Overall, the ability to deduct interest should be considered a nice perk for taxpayers who would have to finance a purchase anyway but certainly should not be a reason for someone to purchase a higher-priced brand-new vehicle over a used car just for the tax deduction.

Expanded use of 529 accounts

A full examination of the additional uses for 529 account funds warrants a separate article, but one change to the rules may be of particular interest to CPAs and other professionals with licensure and continuing education requirements — H.R. 1 expanded the use of tax-free 529 withdrawals to pay for continuing education and professional license fees. While self-employed professionals may still see a better tax result by deducting these fees as a business expense rather than making a 529 withdrawal, clients in professions that require ongoing certification that may not be fully financially supported by employers may find some state income tax relief in this change.
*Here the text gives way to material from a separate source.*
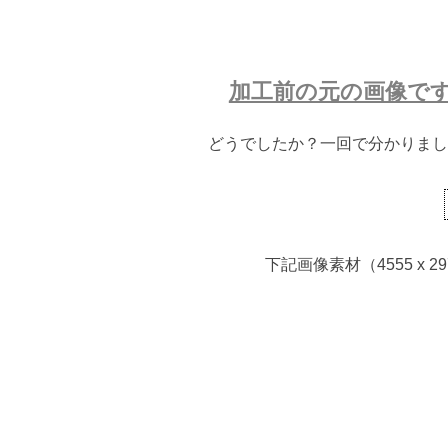
加工前の元の画像で
どうでしたか？一回で分かりまし
下記画像素材（4555 x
For example, Patrice is a part-time physical therapist who works for a small practice in Michigan. Her employer offers a small annual stipend for continuing education, but it is not enough to cover the full cost of her annual required continuing education classes in physical therapy. One way for Patrice to take advantage of this expanded 529 use is to open a 529 plan in the state of Michigan and contribute any amounts she anticipates spending on continuing education classes beyond her employer stipend, then taking the Michigan income tax deduction (up to $10,000 per year since she’s married) for the contribution before paying her expenses.

While numerous other elements to H.R. 1 impact clients’ lifetime tax bill and other financial planning decisions, CPAs might find these three points are relevant to their own family finances as well as those of the average working American.

For more information, don’t miss the ongoing H.R. 1 PFP MasterClass Series, which offers webcast deep dives into the personal financial planning implications of the new law. And bookmark the AICPA’s tax changes hub, the go-to library for all things H.R. 1.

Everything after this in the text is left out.